No point. If he is a scammer he has a thick skin. If he is working for the bank this is either a training or a policy issue.

Just refuse politely and report to the bank. (preferably to some security channel if there is one.)


Had a very similar experience with a bank few years ago. I filed an official complaint because it was not possible to verify the caller was authentic.

Can you guess what happened next? Yep... The complaints team cold called me and requested PII to confirm they were talking to the right person. I refused and the call ended.

Later got a letter saying it wasn't possible to followup on my issue and they didn't see any issues with what I had raised. I tried... :/


Reminds me of the repeated calls my parents received to refinance their mortgage under some government program. It took them months to realize it was legit.


Shout out to my car insurance, Amica. They called me because they needed some account information updated/clarified. Before we started doing anything I told them "Hey, not to be rude but could I call you with the number on your website? I'm paranoid about scamming and that's safer" They said "Absolutely, that actually makes a lot of sense". So, I called back and we got everything done.

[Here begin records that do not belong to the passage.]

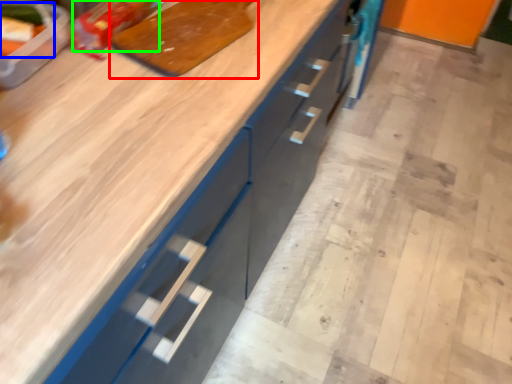 Question: Estimate the real-world distances between objects in this image. Which object is farther from cutting board (highlighted by a red box), food (highlighted by a blue box) or food (highlighted by a green box)?

Choices:
 (A) food
 (B) food

Answer: (A) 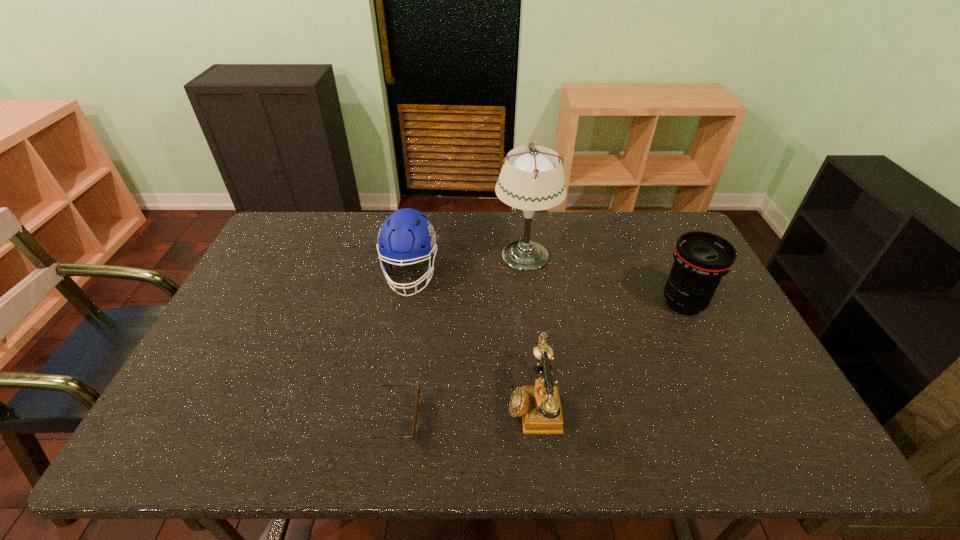 In the image, there is a desktop. Where is `vacant space at the near edge`? vacant space at the near edge is located at coordinates (506, 432).

What are the coordinates of `free space at the left edge of the desktop` in the screenshot? It's located at (242, 326).

This screenshot has width=960, height=540. In order to click on free space at the right edge of the desktop in this screenshot , I will do `click(667, 260)`.

In the image, there is a desktop. Where is `vacant space at the far right corner`? The width and height of the screenshot is (960, 540). vacant space at the far right corner is located at coordinates (675, 225).

Where is `free space that is in between the football helmet and the tallest object`? The height and width of the screenshot is (540, 960). free space that is in between the football helmet and the tallest object is located at coordinates [x=468, y=265].

I want to click on free space between the rightmost object and the football helmet, so click(x=547, y=288).

At what (x,y) coordinates should I click in order to perform the action: click on empty location between the shortest object and the rightmost object. Please return your answer as a coordinate pair (x, y). The image size is (960, 540). Looking at the image, I should click on (539, 361).

Image resolution: width=960 pixels, height=540 pixels. Identify the location of free space between the spectacles and the football helmet. (402, 347).

Locate an element on the screen. The image size is (960, 540). free point between the shortest object and the tallest object is located at coordinates pyautogui.click(x=459, y=338).

What are the coordinates of `vacant space that is in between the football helmet and the telephone` in the screenshot? It's located at (472, 338). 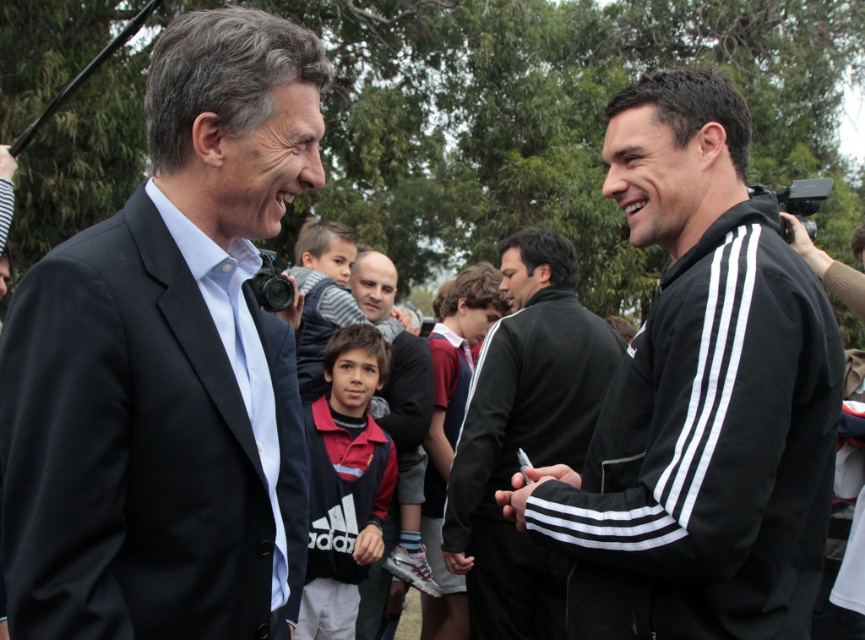 Who is taller, black matte suit at left or black matte jacket at center?

black matte jacket at center

Does point (193, 550) come behind point (556, 445)?

No, it is in front of (556, 445).

Is point (178, 202) positioned before point (471, 563)?

That is True.

I want to click on black matte suit at left, so click(x=162, y=360).

Does black adidas tracksuit at right have a lesser height compared to red adidas bib at center?

No, black adidas tracksuit at right is not shorter than red adidas bib at center.

Who is more distant from viewer, (714,122) or (364,324)?

The point (364,324) is more distant.

This screenshot has height=640, width=865. In order to click on black adidas tracksuit at right in this screenshot , I will do `click(699, 397)`.

Is red adidas bib at center closer to camera compared to dark brown leather jacket at center?

Yes.

Between red adidas bib at center and dark brown leather jacket at center, which one has less height?

red adidas bib at center

What are the coordinates of `red adidas bib at center` in the screenshot? It's located at (346, 483). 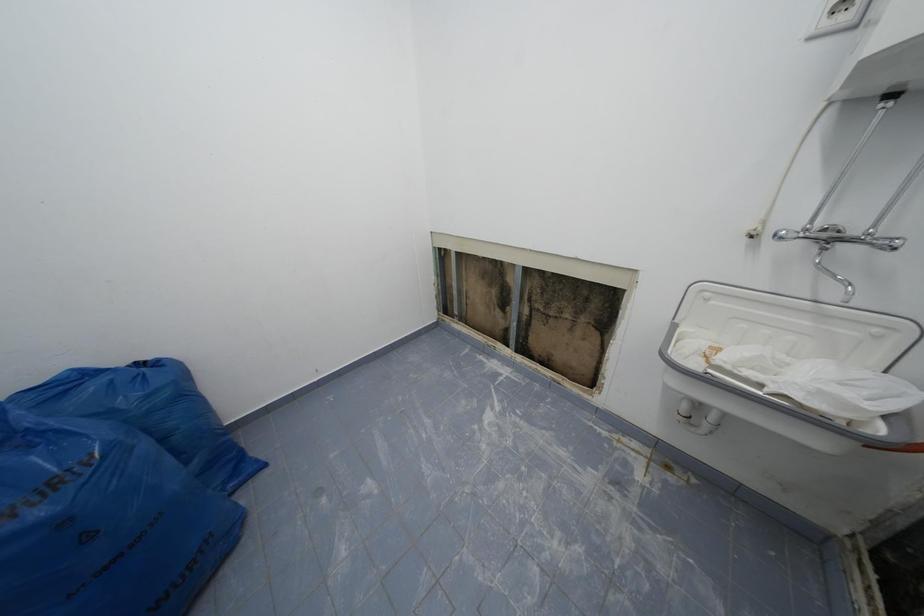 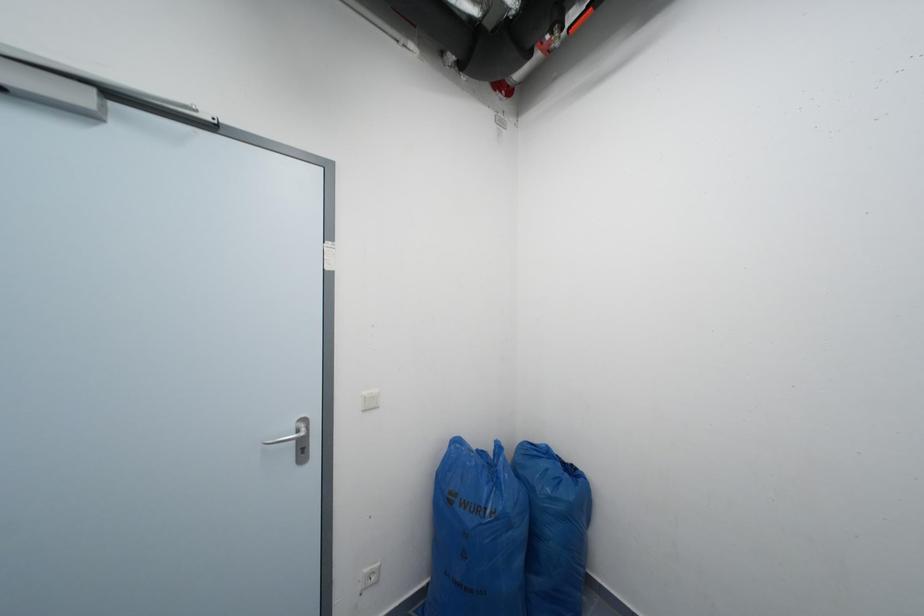 Question: The first image is from the beginning of the video and the second image is from the end. How did the camera likely rotate when shooting the video?

Choices:
 (A) Left
 (B) Right
 (C) Up
 (D) Down

Answer: (A)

The issue, I think, is the larger the company is the more incentivized it is to hide away access to it's internal employees. If you can call a department directly you can start phishing between multiple employees pretty quickly. Locking that down and putting a horrible automated system in place makes that harder to do.


I swear, it's like banks are trying to train people into being scammed.


> Turns out he actually was from the bank and he did cancel the loan application.

Plot twist! Didn't see that coming.

Seems bizarre to me that this would happen, but reading sibling comments just keeps having me shake my head in dismay.